[Records to use — start]

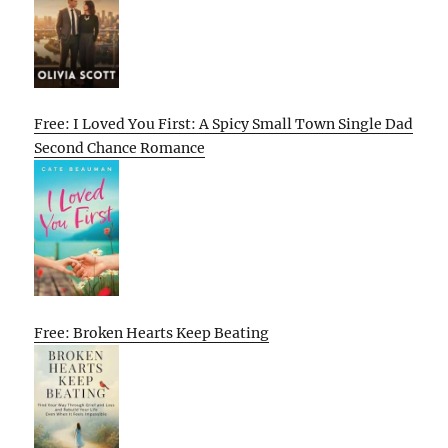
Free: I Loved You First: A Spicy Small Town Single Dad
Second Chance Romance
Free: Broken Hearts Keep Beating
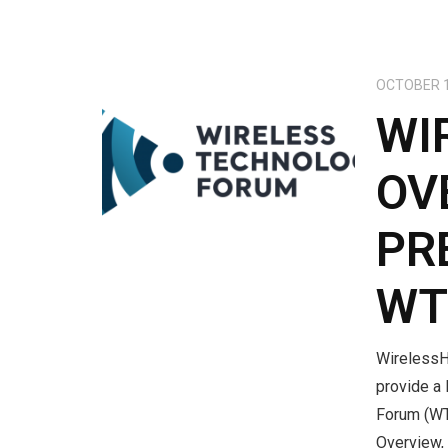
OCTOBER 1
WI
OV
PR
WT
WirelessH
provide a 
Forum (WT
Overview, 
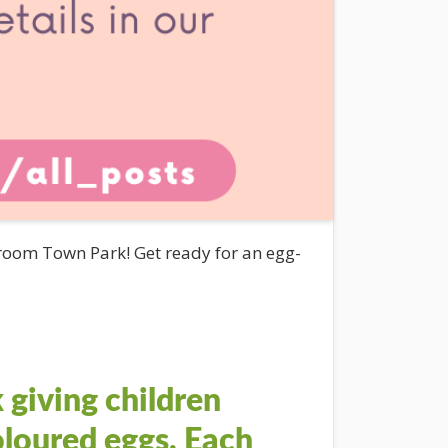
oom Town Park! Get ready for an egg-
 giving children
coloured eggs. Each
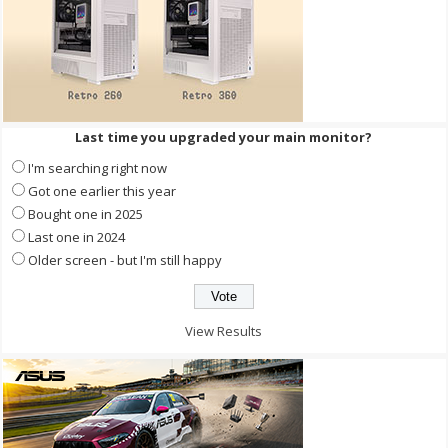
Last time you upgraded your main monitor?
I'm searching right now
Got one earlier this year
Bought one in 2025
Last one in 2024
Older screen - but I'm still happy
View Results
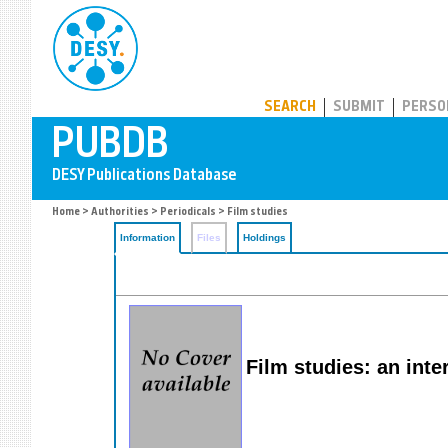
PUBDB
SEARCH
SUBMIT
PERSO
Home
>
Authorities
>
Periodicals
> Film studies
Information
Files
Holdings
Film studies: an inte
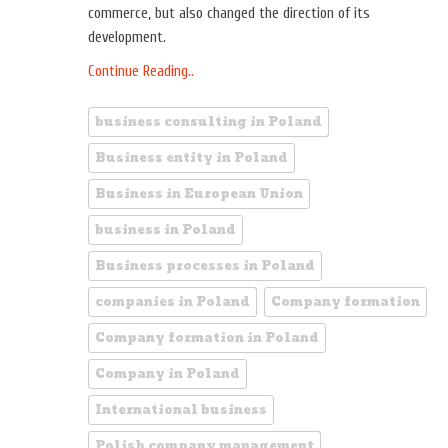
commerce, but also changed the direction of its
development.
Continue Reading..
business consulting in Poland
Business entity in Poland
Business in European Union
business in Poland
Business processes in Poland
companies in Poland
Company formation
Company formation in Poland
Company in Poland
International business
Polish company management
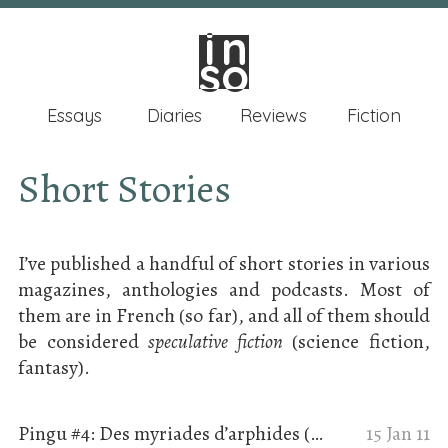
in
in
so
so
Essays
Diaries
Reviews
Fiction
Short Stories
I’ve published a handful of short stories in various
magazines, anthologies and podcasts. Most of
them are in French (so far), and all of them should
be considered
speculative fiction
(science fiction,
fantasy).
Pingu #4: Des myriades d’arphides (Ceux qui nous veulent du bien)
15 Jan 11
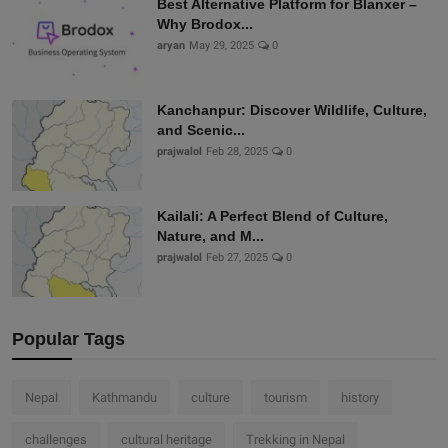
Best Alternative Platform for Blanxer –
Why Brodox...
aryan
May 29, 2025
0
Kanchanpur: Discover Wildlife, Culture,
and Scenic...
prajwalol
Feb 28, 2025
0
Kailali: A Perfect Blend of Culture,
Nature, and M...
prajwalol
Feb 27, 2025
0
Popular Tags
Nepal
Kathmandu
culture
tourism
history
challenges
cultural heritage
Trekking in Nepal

[Records to use — finish]
[Records to use — start]

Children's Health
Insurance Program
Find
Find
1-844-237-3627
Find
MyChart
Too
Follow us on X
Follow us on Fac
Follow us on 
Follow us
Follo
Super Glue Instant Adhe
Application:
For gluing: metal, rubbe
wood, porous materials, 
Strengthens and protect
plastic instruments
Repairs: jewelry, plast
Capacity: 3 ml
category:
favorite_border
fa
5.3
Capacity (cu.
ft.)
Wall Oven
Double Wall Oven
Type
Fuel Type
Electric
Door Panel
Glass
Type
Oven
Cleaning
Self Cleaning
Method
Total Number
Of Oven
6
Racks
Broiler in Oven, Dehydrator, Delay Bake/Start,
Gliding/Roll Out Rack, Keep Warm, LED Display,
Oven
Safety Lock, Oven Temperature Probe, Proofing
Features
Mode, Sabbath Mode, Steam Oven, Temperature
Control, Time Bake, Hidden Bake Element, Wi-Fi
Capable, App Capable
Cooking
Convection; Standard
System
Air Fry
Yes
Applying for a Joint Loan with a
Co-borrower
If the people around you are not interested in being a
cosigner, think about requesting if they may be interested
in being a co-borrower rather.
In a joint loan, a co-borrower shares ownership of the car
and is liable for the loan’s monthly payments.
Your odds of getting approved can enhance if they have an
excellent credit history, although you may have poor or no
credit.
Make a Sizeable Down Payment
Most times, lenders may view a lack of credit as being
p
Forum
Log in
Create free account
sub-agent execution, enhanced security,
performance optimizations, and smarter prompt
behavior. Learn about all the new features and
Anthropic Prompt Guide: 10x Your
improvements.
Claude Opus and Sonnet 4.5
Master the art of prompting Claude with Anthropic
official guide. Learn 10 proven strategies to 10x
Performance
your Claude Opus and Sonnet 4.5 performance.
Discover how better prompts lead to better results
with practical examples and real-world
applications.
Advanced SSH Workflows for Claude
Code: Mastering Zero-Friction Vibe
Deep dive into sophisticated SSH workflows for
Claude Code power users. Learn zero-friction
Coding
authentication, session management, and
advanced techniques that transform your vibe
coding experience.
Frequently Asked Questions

[Records to use — finish]

● **Task requirements**
Starting at the line that has "Capacity: 3 ml" in the records above, restate word for word every line until the one that has "In a joint loan, a", and include that one as well.

● **Result of this exercise**
Capacity: 3 ml
category:
favorite_border
fa
5.3
Capacity (cu.
ft.)
Wall Oven
Double Wall Oven
Type
Fuel Type
Electric
Door Panel
Glass
Type
Oven
Cleaning
Self Cleaning
Method
Total Number
Of Oven
6
Racks
Broiler in Oven, Dehydrator, Delay Bake/Start,
Gliding/Roll Out Rack, Keep Warm, LED Display,
Oven
Safety Lock, Oven Temperature Probe, Proofing
Features
Mode, Sabbath Mode, Steam Oven, Temperature
Control, Time Bake, Hidden Bake Element, Wi-Fi
Capable, App Capable
Cooking
Convection; Standard
System
Air Fry
Yes
Applying for a Joint Loan with a
Co-borrower
If the people around you are not interested in being a
cosigner, think about requesting if they may be interested
in being a co-borrower rather.
In a joint loan, a co-borrower shares ownership of the car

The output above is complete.